■ YOUR TASK: Sift through the material below and return the lines with "Backer".

■ EXTRACTED MATERIAL:
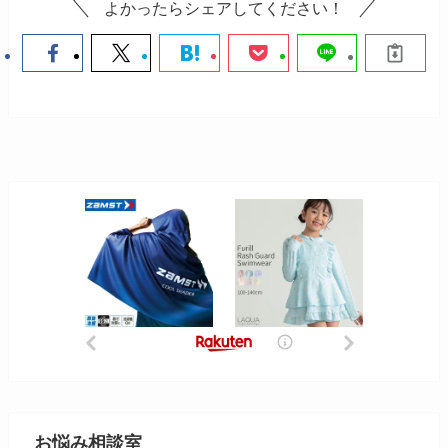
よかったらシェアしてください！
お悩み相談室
* * *
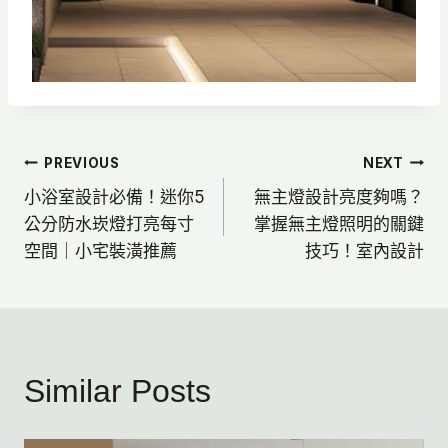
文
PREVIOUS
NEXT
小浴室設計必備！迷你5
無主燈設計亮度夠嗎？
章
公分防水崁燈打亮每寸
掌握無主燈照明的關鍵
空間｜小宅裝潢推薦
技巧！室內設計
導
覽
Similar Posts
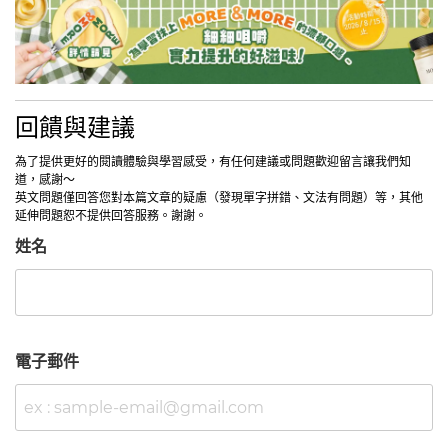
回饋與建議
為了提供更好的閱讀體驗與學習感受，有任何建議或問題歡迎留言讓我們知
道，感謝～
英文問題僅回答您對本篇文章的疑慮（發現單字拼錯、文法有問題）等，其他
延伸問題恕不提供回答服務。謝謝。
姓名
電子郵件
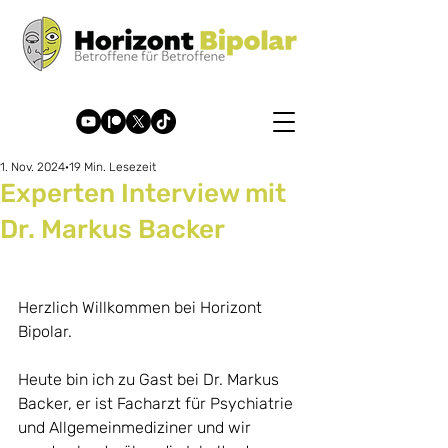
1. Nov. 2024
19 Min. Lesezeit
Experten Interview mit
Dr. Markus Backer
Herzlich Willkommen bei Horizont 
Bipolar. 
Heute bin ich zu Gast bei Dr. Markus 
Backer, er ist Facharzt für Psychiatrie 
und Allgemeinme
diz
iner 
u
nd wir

■ ANSWER SPACE:
Dr. Markus Backer
Backer, er ist Facharzt für Psychiatrie 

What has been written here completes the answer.